(WORK TO BE COMPLETED): Return, exactly and in full, the lines of the records below starting at the one with "Лабораторное оборудование" and ending at the one with "上许多优秀的大学和学院，提供各种各样的学术专", and no other lines.

(MATERIAL SHOWN):
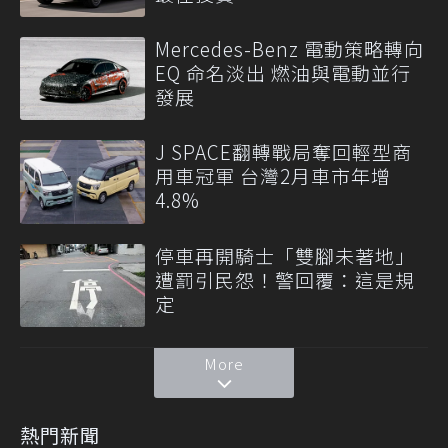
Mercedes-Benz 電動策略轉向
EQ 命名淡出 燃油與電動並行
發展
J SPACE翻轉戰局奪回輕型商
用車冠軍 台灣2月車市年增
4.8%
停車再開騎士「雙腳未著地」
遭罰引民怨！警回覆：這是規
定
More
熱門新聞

==

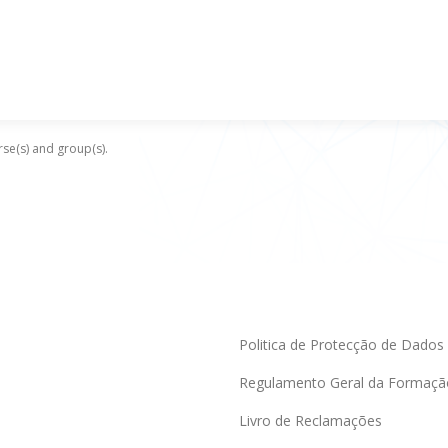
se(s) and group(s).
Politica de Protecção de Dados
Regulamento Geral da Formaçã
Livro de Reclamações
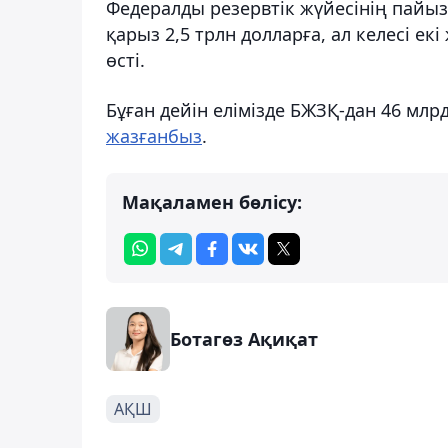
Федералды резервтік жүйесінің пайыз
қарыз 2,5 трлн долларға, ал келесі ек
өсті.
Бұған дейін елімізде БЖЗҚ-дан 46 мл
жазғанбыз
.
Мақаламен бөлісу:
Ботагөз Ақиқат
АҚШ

---

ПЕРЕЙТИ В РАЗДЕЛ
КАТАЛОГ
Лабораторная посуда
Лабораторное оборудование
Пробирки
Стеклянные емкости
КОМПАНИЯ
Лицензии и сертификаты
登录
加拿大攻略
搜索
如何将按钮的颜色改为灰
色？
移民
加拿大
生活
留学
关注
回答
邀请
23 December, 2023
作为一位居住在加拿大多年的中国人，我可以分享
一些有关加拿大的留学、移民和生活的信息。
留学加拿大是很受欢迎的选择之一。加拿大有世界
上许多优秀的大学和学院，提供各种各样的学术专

(SOLUTION):
Лабораторное оборудование
Пробирки
Стеклянные емкости
КОМПАНИЯ
Лицензии и сертификаты
登录
加拿大攻略
搜索
如何将按钮的颜色改为灰
色？
移民
加拿大
生活
留学
关注
回答
邀请
23 December, 2023
作为一位居住在加拿大多年的中国人，我可以分享
一些有关加拿大的留学、移民和生活的信息。
留学加拿大是很受欢迎的选择之一。加拿大有世界
上许多优秀的大学和学院，提供各种各样的学术专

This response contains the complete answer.